CV Tech Pre-Engineering Student Accepted to MIT

CV Tech Pre-Engineering student Anjalina Thomas is MIT bound.

A handful of universities are household names in every part of the country for one reason or another.

Alabama, Michigan and Southern Cal are known for athletic prowess. Miliary affiliations lure students to Citadel, Texas A&M and West Point.

Meanwhile, academics attracts students to Harvard, Princeton and MIT (or Massachusetts Institute of Technology). Educational quality and renowned research are understandably publicized far more than the annual tuition rates, which hover near 60 grand a year at these schools.
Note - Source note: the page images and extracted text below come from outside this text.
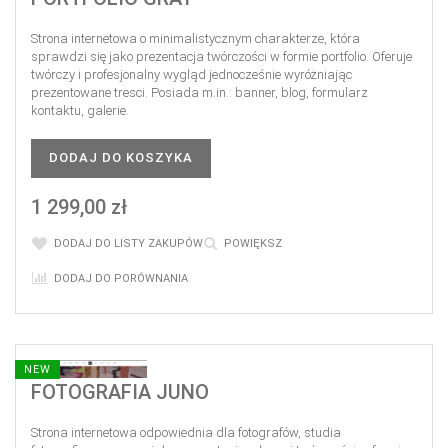
Strona internetowa o minimalistycznym charakterze, która
sprawdzi się jako prezentacja twórczości w formie portfolio. Oferuje
twórczy i profesjonalny wygląd jednocześnie wyróżniając
prezentowane tresci. Posiada m.in.: banner, blog, formularz
kontaktu, galerie.
DODAJ DO KOSZYKA
1 299,00 zł
DODAJ DO LISTY ZAKUPÓW
POWIĘKSZ
DODAJ DO PORÓWNANIA
NEW
FOTOGRAFIA JUNO
Strona internetowa odpowiednia dla fotografów, studia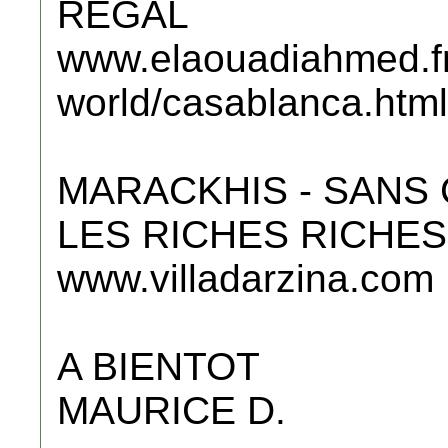
REGAL
www.elaouadiahmed.f
world/casablanca.html
MARACKHIS - SANS
LES RICHES RICHES
www.villadarzina.com
A BIENTOT
MAURICE D.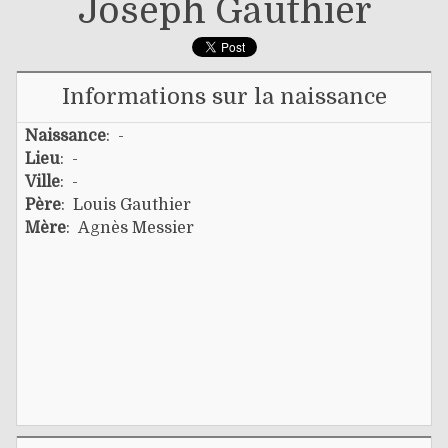
Joseph Gauthier
Informations sur la naissance
Naissance
: -
Lieu
: -
Ville
: -
Père
:
Louis Gauthier
Mère
:
Agnès Messier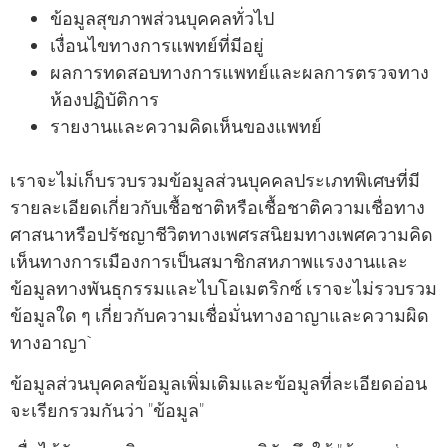
ข้อมูลสุขภาพส่วนบุคคลทั่วไป
เงื่อนไขทางการแพทย์ที่มีอยู่
ผลการทดสอบทางการแพทย์และผลการตรวจทาง
ห้องปฏิบัติการ
รายงานและความคิดเห็นของแพทย์
เราจะไม่เก็บรวบรวมข้อมูลส่วนบุคคลประเภทพิเศษที่มี
รายละเอียดเกี่ยวกับเชื้อชาติหรือเชื้อชาติความเชื่อทาง
ศาสนาหรือปรัชญาชีวิตทางเพศรสนิยมทางเพศความคิด
เห็นทางการเมืองการเป็นสมาชิกสหภาพแรงงานและ
ข้อมูลทางพันธุกรรมและไบโอเมตริกซ์ เราจะไม่รวบรวม
ข้อมูลใด ๆ เกี่ยวกับความเชื่อมั่นทางอาญาและความผิด
ทางอาญา
ข้อมูลส่วนบุคคลข้อมูลเพิ่มเติมและข้อมูลที่ละเอียดอ่อน
จะเรียกรวมกันว่า "ข้อมูล"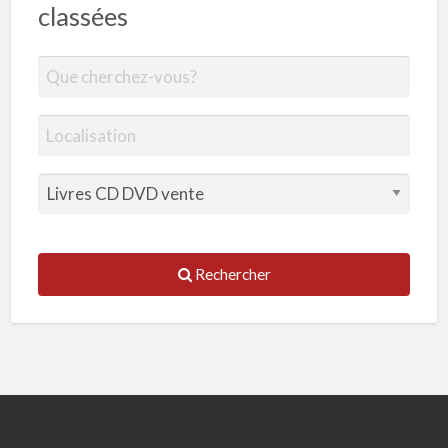
classées
Rechercher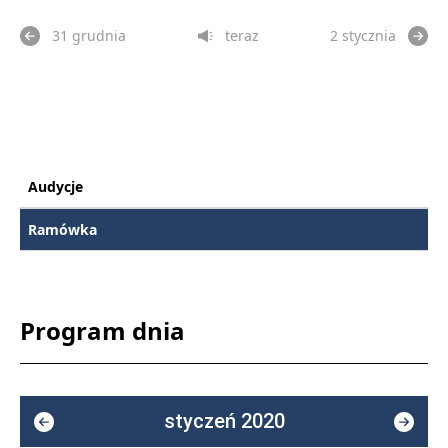
31 grudnia
teraz
2 stycznia
Audycje
Ramówka
Program dnia
styczeń 2020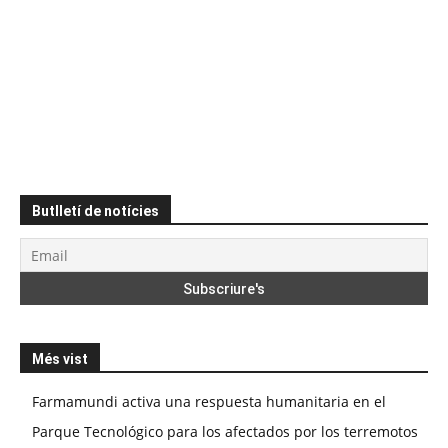
Butlletí de notícies
Més vist
Farmamundi activa una respuesta humanitaria en el
Parque Tecnológico para los afectados por los terremotos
Anjalina Thomas, of Yukon, enrolled in the Pre-Engineering program at Canadian Valley Technology Center intent on sharpening her educational tools with hopes of positioning herself for consideration among elite academic institutions.
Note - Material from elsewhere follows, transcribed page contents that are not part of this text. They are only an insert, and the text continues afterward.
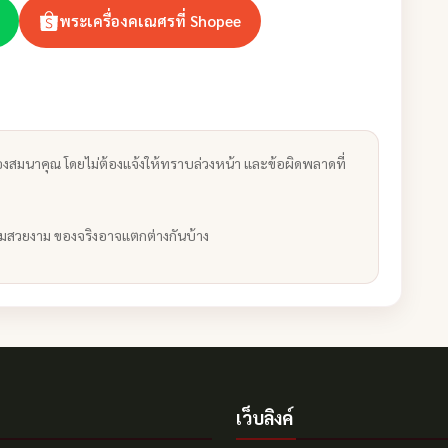
พระเครื่องคเณศรที่ Shopee
งสมนาคุณ โดยไม่ต้องแจ้งให้ทราบล่วงหน้า และข้อผิดพลาดที่
ามสวยงาม ของจริงอาจแตกต่างกันบ้าง
เว็บลิงค์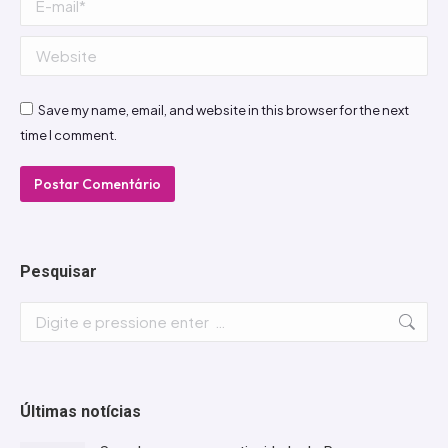
Website
Save my name, email, and website in this browser for the next
time I comment.
Postar Comentário
Pesquisar
Search:
Últimas notícias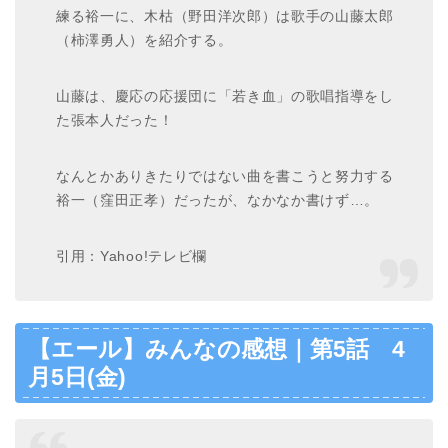
練る裕一に、木枯（野田洋次郎）は歌手の山藤太郎
（柿澤勇人）を紹介する。
山藤は、慶応の応援団に「若き血」の歌唱指導をし
た張本人だった！
なんとかありきたりではない曲を書こうと努力する
裕一（窪田正孝）だったが、なかなか書けず…。
引用：Yahoo!テレビ欄
【エール】みんなの感想｜第5話 4
月5日(金)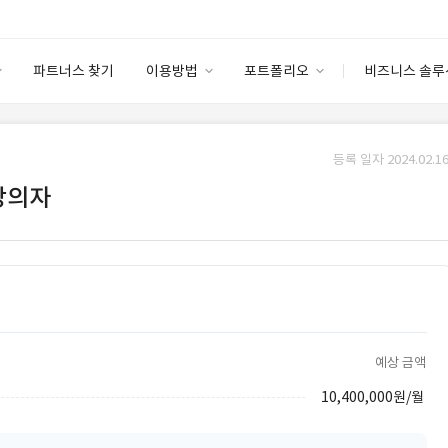
파트너스 찾기
이용방법
포트폴리오
비즈니스 솔루
이용방법
포트폴리오
엔터프라이즈
I
파트너 등급
이용후기
등록 일자 2024.02.16
안심 코드 케어
이용요금
솔루션 마켓
 강의자
고객센터
스토어
예상 금액
10,400,000원/월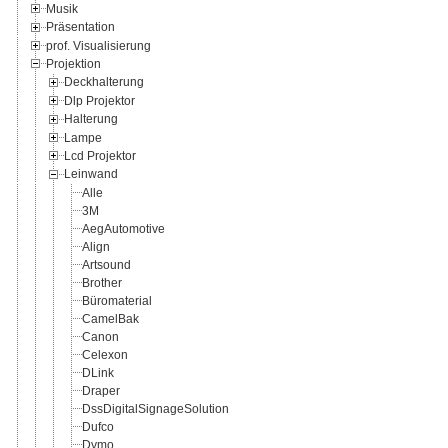
Musik
Präsentation
prof. Visualisierung
Projektion
Deckhalterung
Dlp Projektor
Halterung
Lampe
Lcd Projektor
Leinwand
Alle
3M
AegAutomotive
Align
Artsound
Brother
Büromaterial
CamelBak
Canon
Celexon
DLink
Draper
DssDigitalSignageSolution
Dufco
Dymo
“It’s always been a goal of mine to attend a school like MIT,” she said. “A girl’s gotta dream, right?”

Just 11 undergraduate students from Oklahoma are currently enrolled at the Cambridge campus on the banks of the Charles River and in the shadow of the Boston skyline. The annual acceptance rate for MIT applicants worldwide is about 5 percent.

There will be at least one more Oklahoman next fall. Thomas, a Yukon High School senior, has been accepted. She will be among roughly 4,500 undergraduate students.

M.I.T. alumni include Apollo Astronaut Buzz Aldrin, former U.N. Secretary-General Kofi Annan and Israeli Prime Minister Benjamin Netanyahu. Fictional Marvel Comics character Tony Stark (a.k.a. Iron Man) also completed coursework at MIT.

Thomas plans to major in mechanical engineering. Her mother, Sonia, is a petroleum engineer at Continental Resources in Oklahoma City.

“I want to work in product design,” she said. “I love to take a problem and solve it.”

Thomas said she chose CV Tech over the Oklahoma School of Science and Math, because she did not want to leave home yet.

“I knew a girl who went to CV Tech a couple years ago,” she said. “It’s STEM-focused education, and I like the small class sizes and the resources we have in the program.”

Thomas also recently learned she is Yukon’s only National Merit Finalist and one of three such finalists enrolled in CV Tech’s afternoon Pre-Engineering class. Roughly half of the 7,250 finalists nationwide are selected to receive a National Merit Scholarship of $2,500 and recognition as Merit Scholars, according to information provided by the National Merit Scholarship Corporation.

She is excited about that possibility on the heels of earning Academic All-State honors. This is bestowed by the Oklahoma Foundation for Excellence to only 100 outstanding public school seniors each year in Oklahoma in recognition of academic achievement, leadership and community service.